Monday, March 26th, 2018
One of my favorite Peanuts comic strips features an exchange between Lucy and Charlie Brown. In her recurring stint as the psychiatrist in the booth offering advice for 10 cents, Lucy suggests that life is like a deck chair on a cruise ship. She explains, “Passengers open up these canvas deck chairs so they can sit in the sun. Some people place their chairs facing the rear of the ship so they can see where they've been. Other people face their chairs forward - they want to see where they're going!” She then asks, “On the cruise ship of life, Charlie Brown, which way is your deck chair facing?”
Charlie Brown replies, "I've never been able to get one unfolded..."
Lucy’s simile is a good reminder of living life and leading with purpose and intention.
Nearly 10 years ago, I moved my deck chair from the private sector to serve our governor with a simple purpose and intention - to help reposition Arizona in the wake of the Great Recession and prepare it for enhanced prosperity into its second century as a state. Recognizing that the success of our state and the people who live here is tied more than ever to educational success, I came to the Arizona Board of Regents to help ensure a vibrant university system for students today and those of tomorrow.
I’m proud of what we have accomplished for our universities since I climbed aboard here five years ago.
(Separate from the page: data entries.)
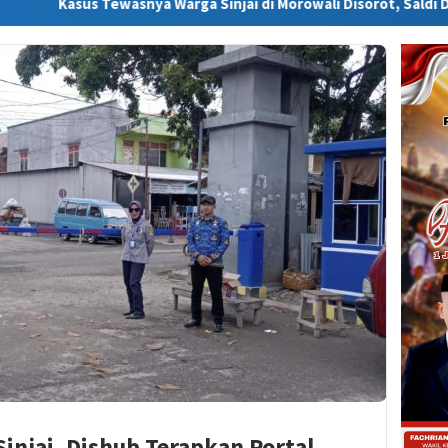
snya Warga Sinjai di Morowali Disorot, Saldi Desak Polisi Usut T
Sinjai, Dishub Terapkan Portal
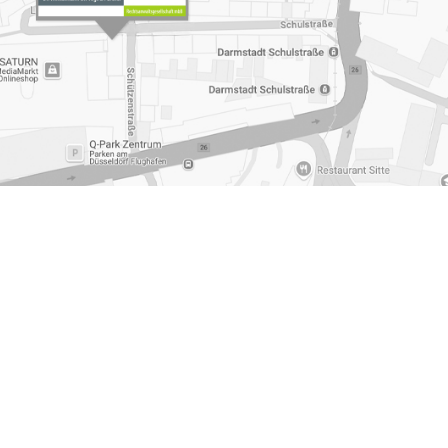
recht
,
Rechtsanwalt Familienrecht Versorgungsausgleich
,
Aerzte Muelheim an der Ruhr
,
Kindesunterhalt Muelheim an
essum
|
Datenschutzerklärung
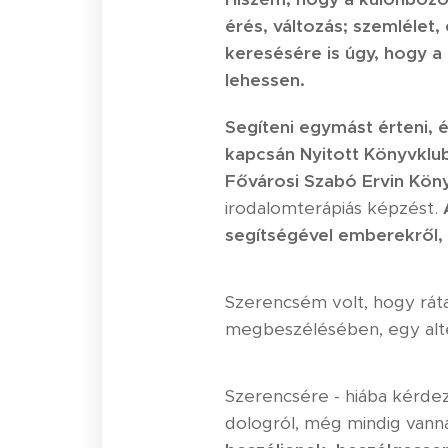
érés, változás; szemlélet
keresésére is úgy, hogy a 
lehessen.
Segíteni egymást érteni, é
kapcsán Nyitott Könyvklu
Fővárosi Szabó Ervin Köny
irodalomterápiás képzést.
segítségével emberekről, 
Szerencsém volt, hogy ráta
megbeszélésében, egy alte
Szerencsére - hiába kérd
dologról, még mindig van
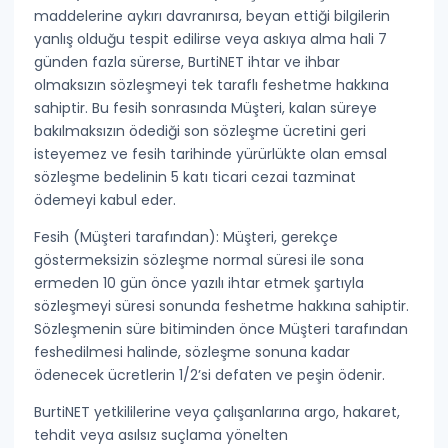
maddelerine aykırı davranırsa, beyan ettiği bilgilerin
yanlış olduğu tespit edilirse veya askıya alma hali 7
günden fazla sürerse, BurtiNET
ihtar ve ihbar
olmaksızın sözleşmeyi tek taraflı feshetme
hakkına
sahiptir. Bu fesih sonrasında Müşteri, kalan süreye
bakılmaksızın ödediği son sözleşme ücretini geri
isteyemez ve
fesih tarihinde yürürlükte olan emsal
sözleşme bedelinin 5 katı ticari cezai tazminat
ödemeyi kabul eder.
Fesih (Müşteri tarafından):
Müşteri, gerekçe
göstermeksizin sözleşme normal süresi ile sona
ermeden
10 gün önce yazılı ihtar
etmek şartıyla
sözleşmeyi süresi sonunda feshetme hakkına sahiptir.
Sözleşmenin süre bitiminden önce Müşteri tarafından
feshedilmesi halinde,
sözleşme sonuna kadar
ödenecek ücretlerin 1/2’si defaten ve peşin
ödenir.
BurtiNET yetkililerine veya çalışanlarına
argo, hakaret,
tehdit veya asılsız suçlama
yönelten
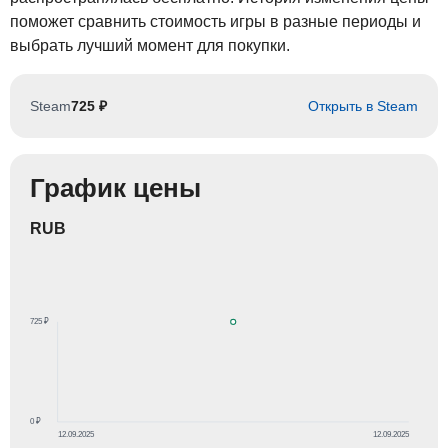
поможет сравнить стоимость игры в разные периоды и
выбрать лучший момент для покупки.
Steam
725 ₽
Открыть в Steam
График цены
RUB
725 ₽
0 ₽
12.09.2025
12.09.2025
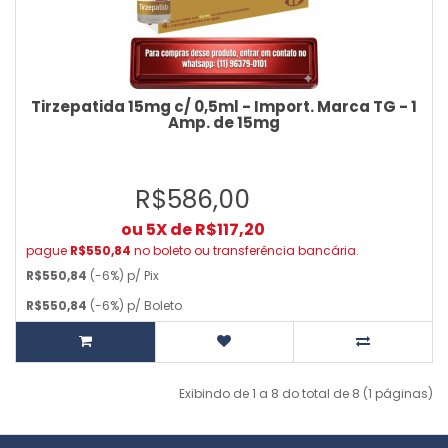
Tirzepatida 15mg c/ 0,5ml - Import. Marca TG - 1
Amp. de 15mg
R$586,00
ou 5X de R$117,20
pague
R$550,84
no boleto ou transferência bancária.
R$550,84
(-6%) p/ Pix
R$550,84
(-6%) p/ Boleto
Exibindo de 1 a 8 do total de 8 (1 páginas)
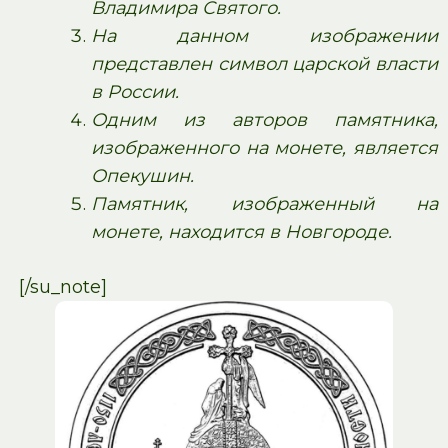
Владимира Святого.
На данном изображении
представлен символ царской власти
в России.
Одним из авторов памятника,
изображенного на монете, является
Опекушин.
Памятник, изображенный на
монете, находится в Новгороде.
[/su_note]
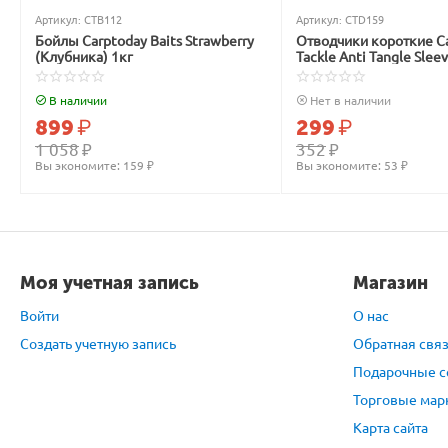
Артикул:
CTB112
Артикул:
CTD159
Бойлы Carptoday Baits Strawberry
Отводчики короткие C
(Клубника) 1кг
Tackle Anti Tangle Slee
зелёные
В наличии
Нет в наличии
899
₽
299
₽
1 058
₽
352
₽
Вы экономите: 
159
 ₽
Вы экономите: 
53
 ₽
Моя учетная запись
Магазин
Войти
О нас
Создать учетную запись
Обратная свя
Подарочные с
Торговые мар
Карта сайта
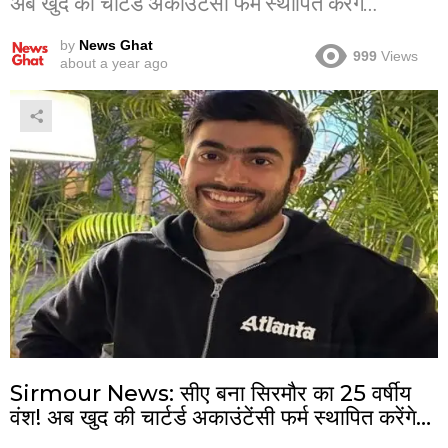
अब खुद की चार्टर्ड अकाउंटेंसी फर्म स्थापित करेंगे…
by
News Ghat
999
Views
about a year ago
Sirmour News: सीए बना सिरमौर का 25 वर्षीय
वंश! अब खुद की चार्टर्ड अकाउंटेंसी फर्म स्थापित करेंगे…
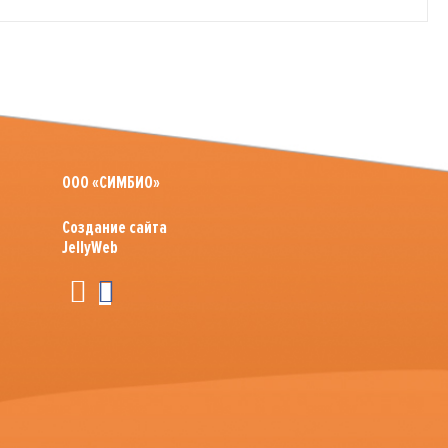
ООО «СИМБИО»
Создание сайта
JellyWeb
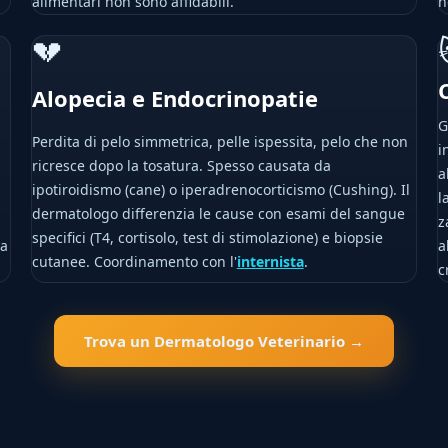
alimentari non sono affidabili.
n
💔
Alopecia e Endocrinopatie
G
Perdita di pelo simmetrica, pelle ispessita, pelo che non
i
ricresce dopo la tosatura. Spesso causata da
a
ipotiroidismo (cane) o iperadrenocorticismo (Cushing). Il
l
dermatologo differenzia le cause con esami del sangue
z
specifici (T4, cortisolo, test di stimolazione) e biopsie
la
a
cutanee. Coordinamento con l'
internista
.
c
Trova un Dermatologo Veterinario →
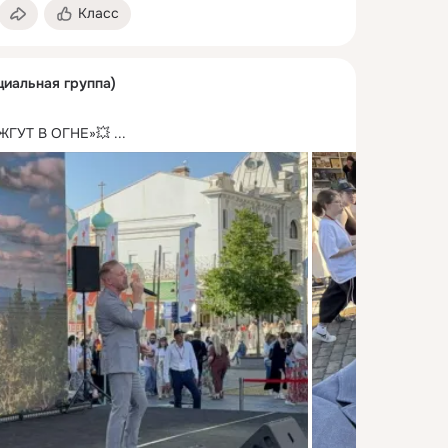
Класс
циальная группа)
ЖГУТ В ОГНЕ»💥
 ...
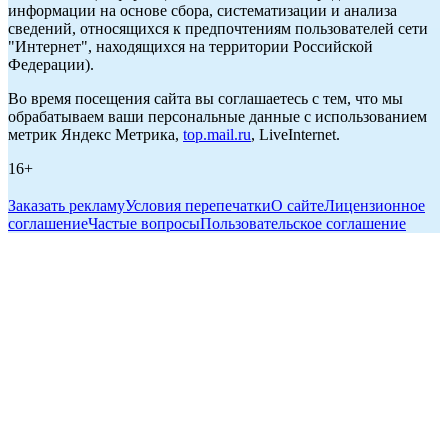
информации на основе сбора, систематизации и анализа
сведений, относящихся к предпочтениям пользователей сети
"Интернет", находящихся на территории Российской
Федерации).
Во время посещения сайта вы соглашаетесь с тем, что мы
обрабатываем ваши персональные данные с использованием
метрик Яндекс Метрика,
top.mail.ru
, LiveInternet.
16+
Заказать рекламу
Условия перепечатки
О сайте
Лицензионное
соглашение
Частые вопросы
Пользовательское соглашение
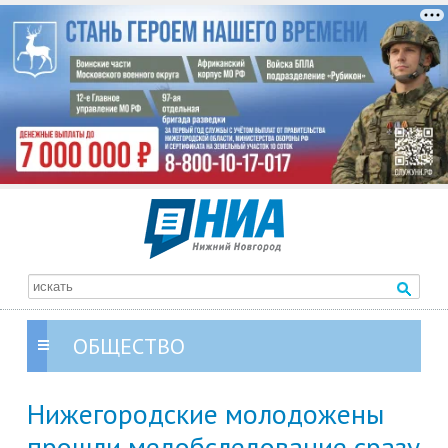
ОБЩЕСТВО
Нижегородские молодожены
прошли медобследование сразу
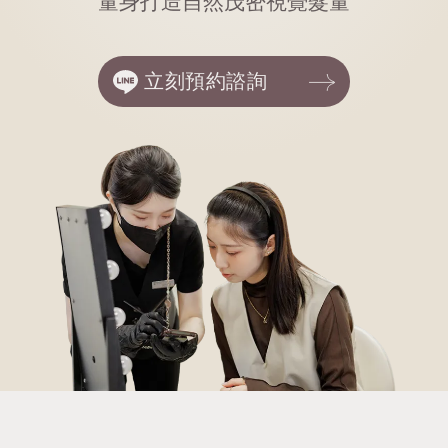
量身打造自然茂密視覺髮量
立刻預約諮詢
This has been some of the most rewarding work of my life, knowing that students and our state will benefit for years to come.
Working side by side with regents, our university presidents, our students and countless business, philanthropic and community leaders across Arizona, together we have unified our public universities with a plan that puts students squarely at the center of our work. In doing so, it is no surprise that our outcomes in both quantity and quality continue to increase.
By virtually every measure, these institutions of higher learning are more competitive and successful than ever. Graduation rates are up. So is student success and diversity. Our university campuses are economic hubs for the state, contributing more than $11.1 billion in economic impact and 102,000 jobs in 2015 alone. Tuition growth has slowed, and our financial position has been fortified.
Today, I write to share some personal news: I’ll be leaving ABOR later this year to take some time off before deciding what my next adventure will be.
While we have worked hard to strengthen our universities in the past several years, there is still much work to be done. That is part of life.
Public higher education will continue to face turbulent waters as America continues to search for new education delivery options to reduce costs, expand access and improve student outcomes amidst dwindling public investment. These are some of the most pressing and compelling challenges America faces today. Our state is no different.
I am confident that our universities will meet these important challenges with conviction and clarity. A college degree remains one of the surest routes to job security and higher education is one of our most awesome privileges as Americans.
The people of Arizona can take great pride in our universities, which are among the finest in the world. These universities belong to the people of this state. They are part of our rich history and are fundamental to the growth of our state and the prosperity of future generations.
It has been an enormous honor and privilege to serve you, our students and the public in this role. I will work closely with the board on my transition in the coming months, and then take a little time off before I decide where next to unfold my deck chair.